On Friday, Abby Goodnough wrote a very informative article at The New York Times, Poll Finds Kentuckians Split With Governor Matt Bevin on Expanded Medicaid. You may remember that just over a month ago, Bevin was elected governor of Kentucky by almost 9 percentage points. Of all the Republicans who ran, he was the most clear: the Medicaid expansion had to go. Here is a quote from last February before the election, “Absolutely. No question about it. I would reverse that immediately.” That seems clear enough.
Of course, as the election went on, it became muddled. According to Sam Youngman at Lexington Herald-Leader just a month before the election, “At last week’s Centre College debate, it was far from clear whether Bevin knew the difference between Medicaid, the health insurance program for low-income and disabled residents, and Medicare, the health insurance program for people 65 and older.” To me, this is really telling. We liberals talk a lot about how Republican voters are ill informed. People who consume conservative media tend to believe things that just aren’t true. But the truth is that Republican politicians (especially over the last couple of decades) are that way too. They’re just mad as hell and they’re not going to take it anymore. “It” in that sentence is nothing very concrete except their vague feeling that something ain’t right.
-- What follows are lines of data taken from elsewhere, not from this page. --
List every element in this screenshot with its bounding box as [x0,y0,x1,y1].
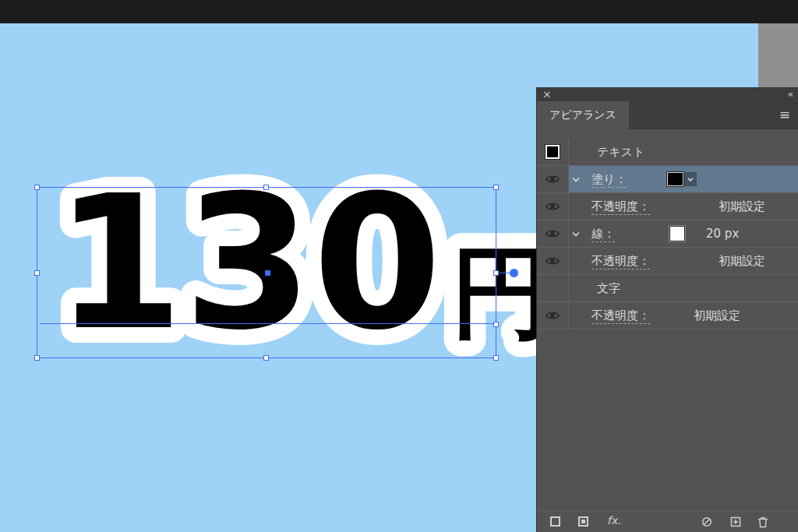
appearance-row-stroke-opacity[interactable]: 不透明度： 初期設定 [537,248,798,275]
selection-handle-bottom-middle[interactable] [263,355,269,361]
chevron-down-icon [687,178,694,181]
stroke-color-swatch[interactable] [669,226,685,241]
panel-menu-icon[interactable]: ≡ [779,107,790,122]
appearance-row-fill[interactable]: 塗り： [537,166,798,193]
appearance-row-text-object[interactable]: テキスト [537,139,798,166]
selection-handle-top-middle[interactable] [263,185,269,190]
stroke-label[interactable]: 線： [591,227,615,242]
stroke-weight-value: 20 px [706,227,739,241]
opacity-value: 初期設定 [719,254,765,269]
opacity-label[interactable]: 不透明度： [591,199,650,215]
tab-appearance[interactable]: アピアランス [537,101,629,129]
selection-handle-baseline-right[interactable] [493,322,499,327]
visibility-cell [537,193,569,220]
visibility-cell [537,248,569,274]
selection-center-anchor[interactable] [265,270,270,276]
fill-color-swatch[interactable] [667,172,683,186]
selection-handle-left-middle[interactable] [34,270,40,276]
eye-icon[interactable] [546,202,560,211]
chevron-down-icon[interactable] [572,177,580,182]
eye-icon[interactable] [546,229,560,238]
selection-handle-bottom-left[interactable] [34,355,40,361]
close-icon[interactable]: × [542,89,552,100]
clear-appearance-icon[interactable] [701,516,712,527]
opacity-value: 初期設定 [719,199,765,214]
selection-handle-right-middle[interactable] [493,270,499,276]
visibility-cell [537,302,569,329]
text-object-thumbnail [546,145,560,159]
delete-item-icon[interactable] [757,516,768,528]
fill-color-control[interactable] [667,172,697,186]
appearance-panel: × « アピアランス ≡ テキスト 塗り： [536,87,798,532]
panel-tab-bar: アピアランス ≡ [537,101,798,129]
fill-label[interactable]: 塗り： [591,172,627,188]
opacity-value: 初期設定 [694,308,740,323]
duplicate-item-icon[interactable] [730,516,741,527]
appearance-row-fill-opacity[interactable]: 不透明度： 初期設定 [537,193,798,220]
pasteboard-area [758,23,798,87]
chevron-down-icon[interactable] [572,231,580,237]
panel-footer: fx. [537,510,798,532]
visibility-cell [537,166,569,192]
visibility-cell [537,275,569,301]
selection-handle-bottom-right[interactable] [493,355,499,361]
thumbnail-cell [537,139,569,165]
panel-header: × « [537,87,798,101]
appearance-row-object-opacity[interactable]: 不透明度： 初期設定 [537,302,798,329]
appearance-row-characters[interactable]: 文字 [537,275,798,302]
menu-bar [0,0,798,23]
text-baseline-path [40,323,496,324]
eye-icon[interactable] [546,256,560,266]
text-out-port[interactable] [510,269,518,277]
appearance-rows: テキスト 塗り： [537,139,798,329]
add-new-fill-icon[interactable] [578,516,588,527]
visibility-cell [537,220,569,247]
add-new-stroke-icon[interactable] [550,516,560,527]
collapse-panel-icon[interactable]: « [788,90,793,99]
selection-handle-top-right[interactable] [493,185,499,190]
eye-icon[interactable] [546,311,560,320]
opacity-label[interactable]: 不透明度： [591,308,650,324]
fill-swatch-dropdown[interactable] [683,172,697,186]
eye-icon[interactable] [546,174,560,184]
appearance-row-stroke[interactable]: 線： 20 px [537,220,798,248]
add-effect-icon[interactable]: fx. [607,514,621,527]
row-label: テキスト [597,145,644,160]
opacity-label[interactable]: 不透明度： [591,254,650,270]
selection-handle-top-left[interactable] [34,185,40,190]
row-label: 文字 [597,281,620,296]
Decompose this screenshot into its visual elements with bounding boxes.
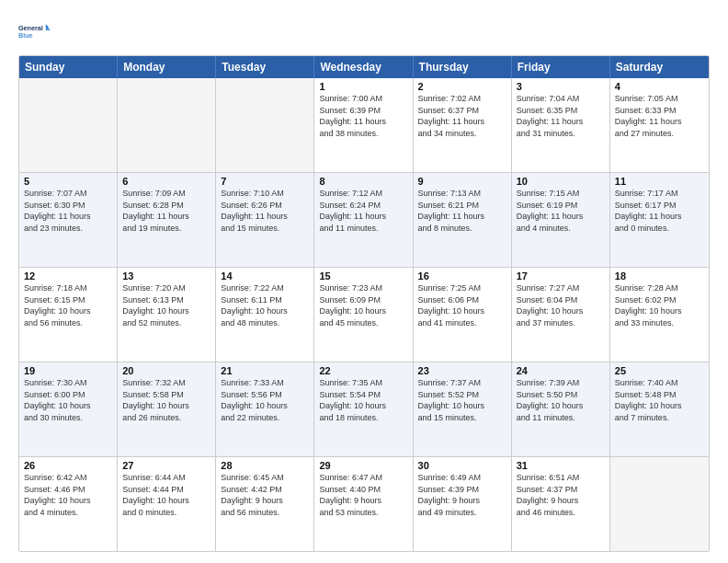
day-number: 1 <box>319 81 407 92</box>
calendar-week: 5Sunrise: 7:07 AM Sunset: 6:30 PM Daylig… <box>19 173 709 268</box>
day-info: Sunrise: 7:25 AM Sunset: 6:06 PM Dayligh… <box>418 282 506 328</box>
day-number: 27 <box>122 460 210 471</box>
calendar-day: 4Sunrise: 7:05 AM Sunset: 6:33 PM Daylig… <box>610 78 709 172</box>
day-info: Sunrise: 6:49 AM Sunset: 4:39 PM Dayligh… <box>418 472 506 518</box>
calendar-page: General Blue SundayMondayTuesdayWednesda… <box>0 0 728 563</box>
day-info: Sunrise: 7:09 AM Sunset: 6:28 PM Dayligh… <box>122 188 210 234</box>
day-info: Sunrise: 6:47 AM Sunset: 4:40 PM Dayligh… <box>319 472 407 518</box>
day-number: 13 <box>122 270 210 282</box>
svg-text:General: General <box>18 24 43 32</box>
day-info: Sunrise: 7:07 AM Sunset: 6:30 PM Dayligh… <box>24 188 112 234</box>
day-number: 7 <box>221 176 309 187</box>
weekday-header: Sunday <box>19 56 118 78</box>
day-info: Sunrise: 7:18 AM Sunset: 6:15 PM Dayligh… <box>24 282 112 328</box>
calendar-week: 26Sunrise: 6:42 AM Sunset: 4:46 PM Dayli… <box>19 457 709 551</box>
calendar-day: 18Sunrise: 7:28 AM Sunset: 6:02 PM Dayli… <box>610 268 709 362</box>
calendar-day: 19Sunrise: 7:30 AM Sunset: 6:00 PM Dayli… <box>19 362 118 456</box>
calendar-empty-cell <box>216 78 314 172</box>
day-info: Sunrise: 6:51 AM Sunset: 4:37 PM Dayligh… <box>517 472 605 518</box>
weekday-header: Wednesday <box>314 56 413 78</box>
calendar-day: 25Sunrise: 7:40 AM Sunset: 5:48 PM Dayli… <box>610 362 709 456</box>
day-number: 15 <box>319 270 407 282</box>
day-number: 3 <box>517 81 605 92</box>
day-number: 4 <box>615 81 704 92</box>
weekday-header: Friday <box>512 56 610 78</box>
day-number: 2 <box>418 81 506 92</box>
calendar-empty-cell <box>118 78 216 172</box>
calendar-day: 12Sunrise: 7:18 AM Sunset: 6:15 PM Dayli… <box>19 268 118 362</box>
day-info: Sunrise: 7:27 AM Sunset: 6:04 PM Dayligh… <box>517 282 605 328</box>
day-number: 22 <box>319 365 407 376</box>
day-info: Sunrise: 7:32 AM Sunset: 5:58 PM Dayligh… <box>122 377 210 423</box>
day-info: Sunrise: 7:00 AM Sunset: 6:39 PM Dayligh… <box>319 93 407 139</box>
calendar-empty-cell <box>19 78 118 172</box>
calendar-week: 1Sunrise: 7:00 AM Sunset: 6:39 PM Daylig… <box>19 78 709 173</box>
day-number: 19 <box>24 365 112 376</box>
calendar-day: 27Sunrise: 6:44 AM Sunset: 4:44 PM Dayli… <box>118 457 216 551</box>
weekday-header: Thursday <box>414 56 512 78</box>
day-number: 9 <box>418 176 506 187</box>
day-info: Sunrise: 6:44 AM Sunset: 4:44 PM Dayligh… <box>122 472 210 518</box>
calendar: SundayMondayTuesdayWednesdayThursdayFrid… <box>18 55 710 552</box>
day-info: Sunrise: 7:22 AM Sunset: 6:11 PM Dayligh… <box>221 282 309 328</box>
calendar-day: 5Sunrise: 7:07 AM Sunset: 6:30 PM Daylig… <box>19 173 118 267</box>
weekday-header: Tuesday <box>216 56 314 78</box>
day-number: 30 <box>418 460 506 471</box>
weekday-header: Saturday <box>610 56 709 78</box>
day-number: 18 <box>615 270 704 282</box>
calendar-day: 20Sunrise: 7:32 AM Sunset: 5:58 PM Dayli… <box>118 362 216 456</box>
calendar-day: 6Sunrise: 7:09 AM Sunset: 6:28 PM Daylig… <box>118 173 216 267</box>
day-info: Sunrise: 6:45 AM Sunset: 4:42 PM Dayligh… <box>221 472 309 518</box>
day-info: Sunrise: 7:28 AM Sunset: 6:02 PM Dayligh… <box>615 282 704 328</box>
day-number: 5 <box>24 176 112 187</box>
logo-svg: General Blue <box>18 15 51 48</box>
calendar-header: SundayMondayTuesdayWednesdayThursdayFrid… <box>19 56 709 78</box>
calendar-day: 24Sunrise: 7:39 AM Sunset: 5:50 PM Dayli… <box>512 362 610 456</box>
day-info: Sunrise: 7:04 AM Sunset: 6:35 PM Dayligh… <box>517 93 605 139</box>
calendar-day: 22Sunrise: 7:35 AM Sunset: 5:54 PM Dayli… <box>314 362 413 456</box>
day-number: 14 <box>221 270 309 282</box>
day-info: Sunrise: 7:17 AM Sunset: 6:17 PM Dayligh… <box>615 188 704 234</box>
calendar-day: 13Sunrise: 7:20 AM Sunset: 6:13 PM Dayli… <box>118 268 216 362</box>
day-number: 20 <box>122 365 210 376</box>
day-number: 24 <box>517 365 605 376</box>
day-info: Sunrise: 7:15 AM Sunset: 6:19 PM Dayligh… <box>517 188 605 234</box>
calendar-day: 11Sunrise: 7:17 AM Sunset: 6:17 PM Dayli… <box>610 173 709 267</box>
day-number: 25 <box>615 365 704 376</box>
day-number: 11 <box>615 176 704 187</box>
calendar-empty-cell <box>610 457 709 551</box>
calendar-day: 16Sunrise: 7:25 AM Sunset: 6:06 PM Dayli… <box>414 268 512 362</box>
logo: General Blue <box>18 15 51 48</box>
calendar-day: 30Sunrise: 6:49 AM Sunset: 4:39 PM Dayli… <box>414 457 512 551</box>
day-number: 8 <box>319 176 407 187</box>
day-number: 23 <box>418 365 506 376</box>
day-info: Sunrise: 7:33 AM Sunset: 5:56 PM Dayligh… <box>221 377 309 423</box>
day-number: 16 <box>418 270 506 282</box>
day-info: Sunrise: 7:39 AM Sunset: 5:50 PM Dayligh… <box>517 377 605 423</box>
calendar-day: 29Sunrise: 6:47 AM Sunset: 4:40 PM Dayli… <box>314 457 413 551</box>
day-info: Sunrise: 7:30 AM Sunset: 6:00 PM Dayligh… <box>24 377 112 423</box>
day-number: 21 <box>221 365 309 376</box>
calendar-day: 26Sunrise: 6:42 AM Sunset: 4:46 PM Dayli… <box>19 457 118 551</box>
calendar-day: 15Sunrise: 7:23 AM Sunset: 6:09 PM Dayli… <box>314 268 413 362</box>
weekday-header: Monday <box>118 56 216 78</box>
calendar-day: 10Sunrise: 7:15 AM Sunset: 6:19 PM Dayli… <box>512 173 610 267</box>
day-info: Sunrise: 6:42 AM Sunset: 4:46 PM Dayligh… <box>24 472 112 518</box>
calendar-day: 31Sunrise: 6:51 AM Sunset: 4:37 PM Dayli… <box>512 457 610 551</box>
day-number: 10 <box>517 176 605 187</box>
day-info: Sunrise: 7:20 AM Sunset: 6:13 PM Dayligh… <box>122 282 210 328</box>
calendar-day: 2Sunrise: 7:02 AM Sunset: 6:37 PM Daylig… <box>414 78 512 172</box>
calendar-day: 9Sunrise: 7:13 AM Sunset: 6:21 PM Daylig… <box>414 173 512 267</box>
day-info: Sunrise: 7:35 AM Sunset: 5:54 PM Dayligh… <box>319 377 407 423</box>
calendar-day: 7Sunrise: 7:10 AM Sunset: 6:26 PM Daylig… <box>216 173 314 267</box>
day-info: Sunrise: 7:02 AM Sunset: 6:37 PM Dayligh… <box>418 93 506 139</box>
calendar-day: 17Sunrise: 7:27 AM Sunset: 6:04 PM Dayli… <box>512 268 610 362</box>
day-info: Sunrise: 7:10 AM Sunset: 6:26 PM Dayligh… <box>221 188 309 234</box>
calendar-day: 1Sunrise: 7:00 AM Sunset: 6:39 PM Daylig… <box>314 78 413 172</box>
day-number: 12 <box>24 270 112 282</box>
calendar-day: 3Sunrise: 7:04 AM Sunset: 6:35 PM Daylig… <box>512 78 610 172</box>
calendar-day: 28Sunrise: 6:45 AM Sunset: 4:42 PM Dayli… <box>216 457 314 551</box>
day-number: 31 <box>517 460 605 471</box>
day-info: Sunrise: 7:23 AM Sunset: 6:09 PM Dayligh… <box>319 282 407 328</box>
day-number: 29 <box>319 460 407 471</box>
More important, however, Bevin’s position depended upon the circumstances. By July, he said it was “an absolute lie” that he ever said he would reverse the Medicaid expansion on the first day. In August, he was pushing for a complete reversal in a fundraising letter. For readers of this site, it is probably obvious that Bevin’s July statement is disingenuous. So he wouldn’t reverse the program on the first day? That just leaves every other day of the remainder of his term. And true to his word, as I write this on the fifth day of his term, he has not done anything official to the program.
The poll found that over 70% of Kentuckians who have an opinion on the Medicaid expansion want it kept the same. I’m sure that on many other issues the vast majority of Kentuckians are similarly at odds with the governor they just elected by a huge margin. I have to admit, this still annoys me. There really isn’t a bait-and-switch going on here. The people of Kentucky knew who they were voting for. Or to put it more accurately: the people of Kentucky knew who they were “not voting” for.
The same poll found that while 54% of Republicans wanted to keep the Medicaid expansion, only 43% who voted for Bevin (and I assume that pretty much means those who voted at all) want to keep it. I suspect that Bevin’s best political move would be to cut the Medicaid expansion. It really doesn’t matter what the people of Kentucky think; it matters what the voters of Kentucky think. Given that Kentucky holds its gubernatorial elections in off-off-years, he can depend upon a very conservative electorate. He’s for more likely to lose the primary because he did what the people want than he is to lose the general because he did not.
What it looks like he’s going to do is change the program so that the poor have “skin in the game.” He’ll probably also cut it back so that fewer people get it. These are both bad ideas. They reflect the usual conservative hatred of everyone who you don’t know. (Remember Rob Portman deciding that gay rights were a matter of liberty as soon as he found out that his son was gay? That sums up conservatives completely.) But Kentuckians should count themselves lucky. Like most politicians, Bevin was very clear who he is and how he would govern.
People love to quote Benjamin Franklin, “A republic — if you can keep it.” They usually quote it as if keeping the Republic would require some kind of herculean effort. Who would have thought we would lose our republic just because people couldn’t bother voting?